Mais j’étais quand même mal à l’aise par moments, puisque le Délégué du Gouvernement qui célébrait ces mariages avait l’air de vouloir vite bâcler la cérémonie. Il ne laissait même pas les mariés s’embrasser correctement, dis-donc ! Pendant que eux ils jouaient sur l’amour, lui il jouait seulement sur le temps. Il ne te laissait même pas te photographier correctement avec ta nouvelle épouse et avec votre livret de famille. Il ne prenait même pas ces tourtereaux en aparté. Il regroupait tous les conseils qu’il devait prodiguer à deux personnes à trente-quatre personnes au même moment. Il s’est même trompé de prénoms par moments à plusieurs reprises, mais personne ne lui en a voulu, parce que personne ne savait à quel couple il était en train de remettre ses parchemins pour commencer…

 

familles des mariés
Les familles des différents couples étaient nombreuses. Crédit photo: Ecclésiaste Deudjui /CC-BY

 

J’ai assisté à un mariage collectif ici au Cameroun

Donc sérieusement hein, je ne sais pas ce qui avait piqué mon ami-là pour qu’il aille se faire bousculer là-bas à Bafoussam. Hein ? Pourtant ça faisait sept ans que le bon monsieur vivait-lui tranquillement à Yaoundé avec la mère de ses enfants sans jamais avoir de problèmes…

 

J’ai aussi assisté à un mariage collectif à Logbaba. C’était « seulement » quatre mariages hein, mais le mari du couple N°2 est allé baratiner la mariée du couple N°4.

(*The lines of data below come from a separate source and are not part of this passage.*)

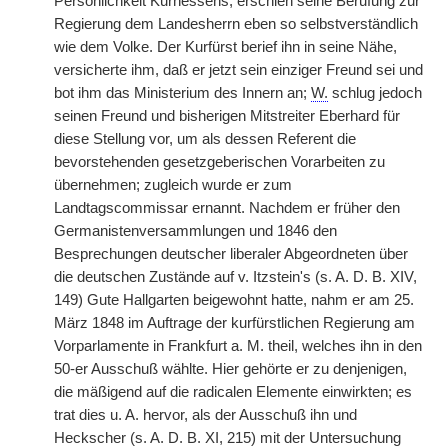
Persönlichkeit Kurhessens, erschien seine Berufung zur
Regierung dem Landesherrn eben so selbstverständlich
wie dem Volke. Der Kurfürst berief ihn in seine Nähe,
versicherte ihm, daß er jetzt sein einziger Freund sei und
bot ihm das Ministerium des Innern an;
W.
schlug jedoch
seinen Freund und bisherigen Mitstreiter Eberhard für
diese Stellung vor, um als dessen Referent die
bevorstehenden gesetzgeberischen Vorarbeiten zu
übernehmen; zugleich wurde er zum
Landtagscommissar ernannt. Nachdem er früher den
Germanistenversammlungen und 1846 den
Besprechungen deutscher liberaler Abgeordneten über
die deutschen Zustände auf v. Itzstein's (s. A. D. B. XIV,
149) Gute Hallgarten beigewohnt hatte, nahm er am 25.
März 1848 im Auftrage der kurfürstlichen Regierung am
Vorparlamente in Frankfurt a. M. theil, welches ihn in den
50-er Ausschuß wählte. Hier gehörte er zu denjenigen,
die mäßigend auf die radicalen Elemente einwirkten; es
trat dies u. A. hervor, als der Ausschuß ihn und
Heckscher (s. A. D. B. XI, 215) mit der Untersuchung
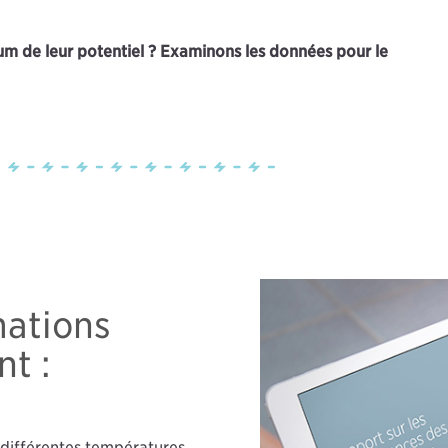
mum de leur potentiel ? Examinons les données pour le
mations
t :
s différentes températures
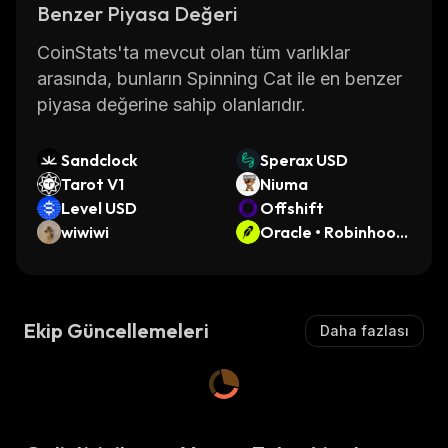
Benzer Piyasa Değeri
CoinStats'ta mevcut olan tüm varlıklar
arasında, bunların Spinning Cat ile en benzer
piyasa değerine sahip olanlarıdır.
Sandclock
Sperax USD
Tarot V1
Niuma
Level USD
Offshift
wiwiwi
Oracle • Robinhood
Token
Ekip Güncellemeleri
Daha fazlası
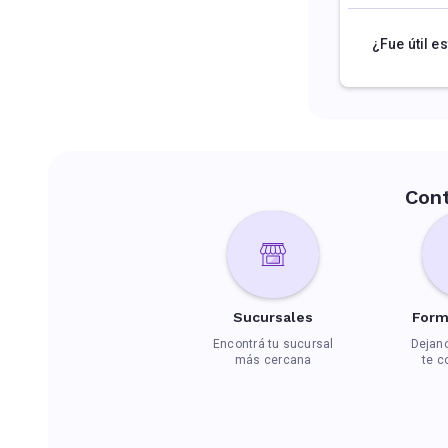
¿Fue útil es
Con
Sucursales
Form
Encontrá tu sucursal
Dejano
más cercana
te 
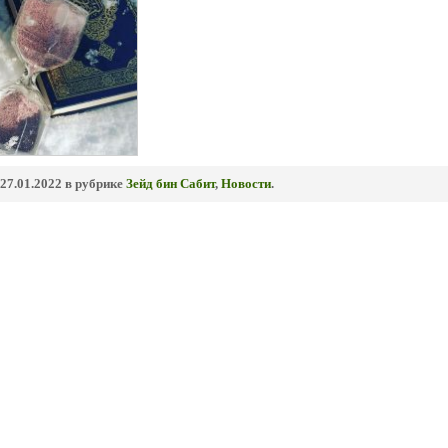
27.01.2022 в рубрике
Зейд бин Сабит
,
Новости
.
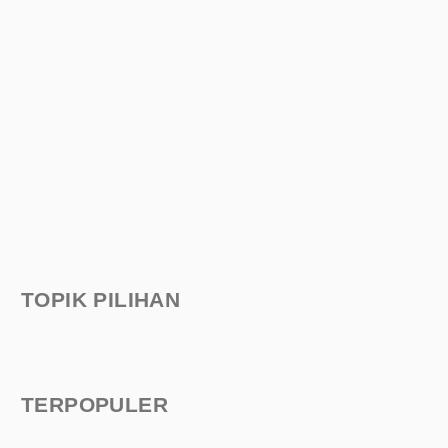
TOPIK PILIHAN
TERPOPULER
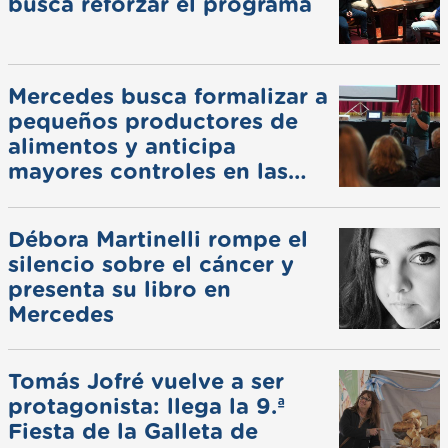
busca reforzar el programa
Mercedes busca formalizar a
pequeños productores de
alimentos y anticipa
mayores controles en las
ferias
Débora Martinelli rompe el
silencio sobre el cáncer y
presenta su libro en
Mercedes
Tomás Jofré vuelve a ser
protagonista: llega la 9.ª
Fiesta de la Galleta de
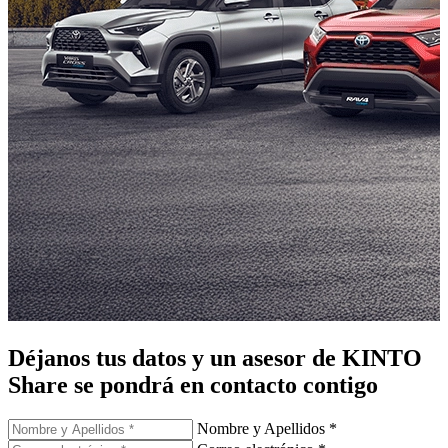
Déjanos tus datos
y un asesor de KINTO
Share
se pondrá en contacto contigo
Nombre y Apellidos *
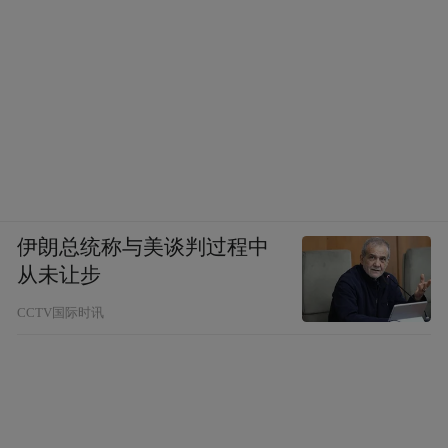
伊朗总统称与美谈判过程中
从未让步
CCTV国际时讯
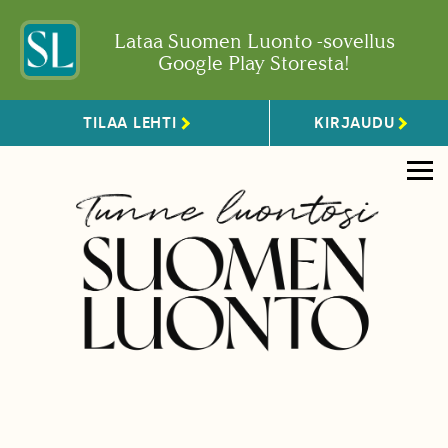
Lataa Suomen Luonto -sovellus
Google Play Storesta!
TILAA LEHTI
KIRJAUDU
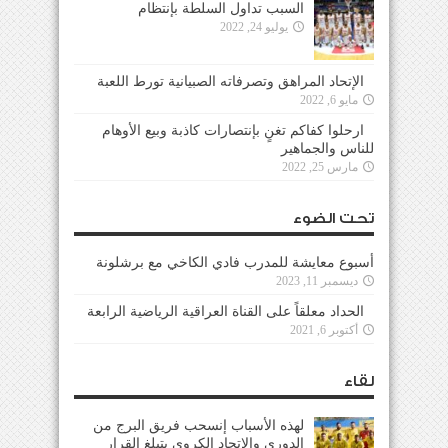
السبب تداول السلطة بإنتظام
يوليو 24, 2022
الإتحاد المراهق وتصرفاته الصبيانية تورط اللعبة
مايو 6, 2022
ارحلوا كفاكم تغنٍ بإنتصارات كاذبة وبيع الأوهام
للناس والجماهير
مارس 25, 2022
تحت الضوء
أسبوع معايشة للمدرب فادي الكاخي مع برشلونة
ديسمبر 11, 2023
الحداد معلقاً على القناة العراقية الرياضية الرابعة
أكتوبر 6, 2021
لقاء
لهذه الأسباب إنسحب فريق البرج من
الدوري والإتحاد الكروي يتبلغ القرار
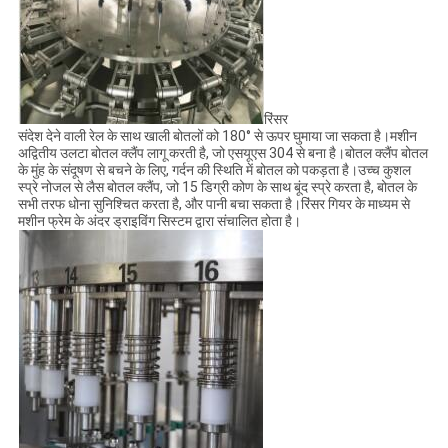
रिंसर
संदेश देने वाली रेल के साथ खाली बोतलों को 180° से ऊपर घुमाया जा सकता है।मशीन
अद्वितीय उलटा बोतल क्लैंप लागू करती है, जो एसयूएस 304 से बना है।बोतल क्लैंप बोतल
के मुंह के संदूषण से बचने के लिए, गर्दन की स्थिति में बोतल को पकड़ता है।उच्च कुशल
स्प्रे नोजल से लैस बोतल क्लैंप, जो 15 डिग्री कोण के साथ बूंद स्प्रे करता है, बोतल के
सभी तरफ धोना सुनिश्चित करता है, और पानी बचा सकता है।रिंसर गियर के माध्यम से
मशीन फ्रेम के अंदर ड्राइविंग सिस्टम द्वारा संचालित होता है।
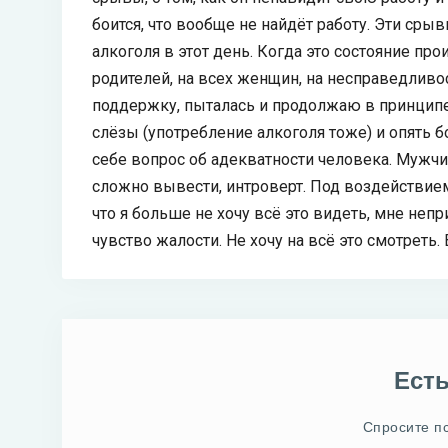
боится, что вообще не найдёт работу. Эти ср
алкоголя в этот день. Когда это состояние про
родителей, на всех женщин, на несправедливос
поддержку, пыталась и продолжаю в принципе 
слёзы (употребление алкоголя тоже) и опять б
себе вопрос об адекватности человека. Мужчи
сложно вывести, интроверт. Под воздействием
что я больше не хочу всё это видеть, мне неп
чувство жалости. Не хочу на всё это смотреть
Ест
Спросите п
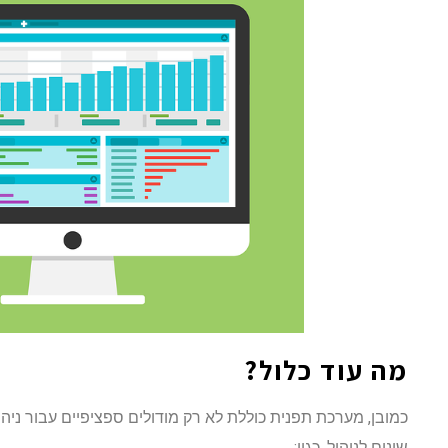
מה עוד כלול?
כמובן, מערכת תפנית כוללת לא רק מודולים ספציפיים עבור ניהול
שונים לניהול, כגון:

J’ai assisté à un autre mariage collectif à Edéa. Et comme c’était en public, il y a un type qui est venu avec la machette pour vérifier si sa petite amie n’était pas dans les vingt-cinq mariages qu’on était en train de célébrer ce samedi-là.

J’ai déjà assisté à plusieurs mariages collectifs ici au Cameroun, et j’ai constaté que c’est presque toujours la même histoire.

 

C’est toujours l’histoire d’une femme qui habite avec un homme depuis des années et des années, et qui rêve que ce monsieur lui mette enfin la bague au doigt un jour. C’est toujours l’histoire d’un homme qui n’est pas réellement prêt à se marier légalement, légitimement, officiellement. C’est toujours l’histoire d’un couple qui ne sait pas exactement où il en est avec son avenir, et qui décide de se marier parce que notre société n’a jamais rien prévu pour la sécurité des femmes qui ont encore un statut de célibataires… Tsuip !

Et en fait hein, je crois que j’ai plutôt assisté à une thérapie collective en 2016 à Bafoussam.